Java trends predictions in 2022
What are the biggest trends in Java you have seen over the past year?
No doubt it is dynamic of Java development as well as from side of language as from infrastructure side.
JDK most valuable features
By bringing new LTS JDK17, this year has brought a lot of announcements such as the new 2 years LTS development cycle. Rolling the update model of JDK release provides a lot of possibilities to experiment on introducing new features. Based on preview features and feedback loop from end-users from version to version, we can see stability, meeting the needs of community language features, such as advanced Switch expressions, Pattern Matching, Record Classes, Saled Classes and more.
There has also been a growing interest in contributing to OpenJDK, not only from Oracle but as well from other industry leaders such as RedHat, SAP, Amazon, TenCent, Alibaba and others. We may also remark the growing interest in OpenJDK distribution such as AdoptiumOpenJDK as an alternative to payable OracleJDK. As a result, Oracle announced they were changing the license model of OracleJDK to a more free-like model.
In addition, we have also observed a continued performance and improvement of the whole JDK as well as G1 GC. Finally, the war of concurrent GC by Oracle and RedHat continues with tuning and improvements around SchenodahGC and ZGC.
Infrastructure most valuable changes
From the perspective of infrastructure development, we have seen a growing interest in GraalVM and Native Images. GraalVM is starting to be an interest in polyglot runtime with performance improvements for such languages as Scala, Ruby, JS with NodeJS d etc. Graal Native Images provide the unique ability for a new Cloud Era with tiny resource consumption and minimal bootstrap time. Based on it we are able to observe an increasing adoption of Cloud-Nativeloud Native Frameworks such as Quarks and Micronaut that are starting to be real competitors of Spring Boot.
Javas 18 and 19 are set to be released in 2022, are there any features to keep an eye on?

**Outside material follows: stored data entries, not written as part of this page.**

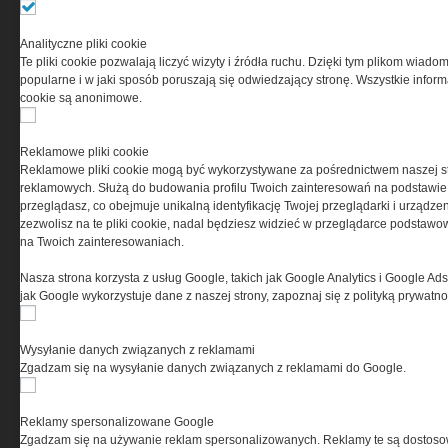
Ta witryna wykorzystuje pliki cookies do przechowywania
Analityczne pliki cookie
informacji na Twoim komputerze. Pliki cookies stosujemy
Te pliki cookie pozwalają liczyć wizyty i źródła ruchu. Dzięki tym plikom wiadom
w celu świadczenia usług na najwyższym poziomie,
popularne i w jaki sposób poruszają się odwiedzający stronę. Wszystkie inform
w tym w sposób dostosowany do indywidualnych potrzeb.
cookie są anonimowe.
Korzystanie z witryny bez zmiany ustawień dotyczących
cookies oznacza, że będą one zamieszczane w Twoim
urządzeniu końcowym. W każdym momencie możesz
Reklamowe pliki cookie
dokonać zmiany ustawień przeglądarki dotyczących
Reklamowe pliki cookie mogą być wykorzystywane za pośrednictwem naszej s
cookies. Nim Państwo zaczną korzystać z naszego
reklamowych. Służą do budowania profilu Twoich zainteresowań na podstawie i
serwisu prosimy o zapoznanie się z naszą
polityką
przeglądasz, co obejmuje unikalną identyfikację Twojej przeglądarki i urządze
prywatności
oraz
informacją o cookies
.
zezwolisz na te pliki cookie, nadal będziesz widzieć w przeglądarce podstawow
na Twoich zainteresowaniach.
Nasza strona korzysta z usług Google, takich jak Google Analytics i Google Ads
jak Google wykorzystuje dane z naszej strony, zapoznaj się z polityką prywatn
Wysyłanie danych związanych z reklamami
Zgadzam się na wysyłanie danych związanych z reklamami do Google.
Copyright © 2004-2019 Grupa MEDIUM Spółka z ograniczoną odpowiedzialnością
Spółka komandytowa, nr KRS: 0000537655. Wszelkie prawa, w tym Autora, Wydawcy i
Producenta bazy danych zastrzeżone. Jakiekolwiek dalsze rozpowszechnianie
artykułów zabronione. Korzystanie z serwisu i zamieszczonych w nim utworów i danych
Reklamy spersonalizowane Google
wyłącznie na zasadach określonych w Zasadach korzystania z serwisu.
Special-Ops
Zgadzam się na używanie reklam spersonalizowanych. Reklamy te są dostos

Of course, we expect to see Project Loom in place. Green threads and simpler concurrency management that all developers so waiting for. We can expect a rising interest in Java from the perspective of refreshing language not only with new language syntax Shugar (such as Pattern Matching for Switches, Record & Array Patterns) but as well with a modern concurrency approach. We should also see a continued development of concurrent GC with growing adoption for pause critical applications.
Additionally, we predict a second incubator for Foreign Function and Memory API (in which an API is introduced through which Java programs can interoperate with code and data outside of the Java runtime and that aimed to replace the old JNI API in the future) and Vector API (express vector computations that compile at run time to optimal vector instructions on supported CPU architectures, achieving performance superior to equivalent scalar computations).
From the tooling enhancements we may expect Simple web server, a command-line tool would be provided to start a minimal web server that serves static files only that could be extremely useful for prototyping and testing.
What are your 4 predictions for where Java is heading in 2022?
- Of course we are expecting to see Project Loom in place. Green threads and simpler concurrency management that all developers so waiting for. It defiantly will be a game-changer for Java.
- We predict that even conservative businesses will start investigating the possibility of migrating to the latest LTS JDK17. Additional stimuli for it could be future release of Spring 6 that will require JDK17 as baseline.
- Cloud, Clouds everywhere! A new trend in the industry is Serverless, as a result of a growing interest in Cloud Native frameworks: we are even able to observe how Quarkus is trying to repeat the success of Spring Boot. As a result, we may observe a fairplay with the release of stable version of Spring Cloud Native that planning to be migrate as module to Spring 6.
- Growing security interest around JVM infrastructure. And reasonable drive for it bring announcement around valuable Day0 exploit in Log4j on this week. JVM has reached infrastructure and from the main JDK installer Banner we may know about 3 billion devices that run Java – so we should notice a growing interest around security.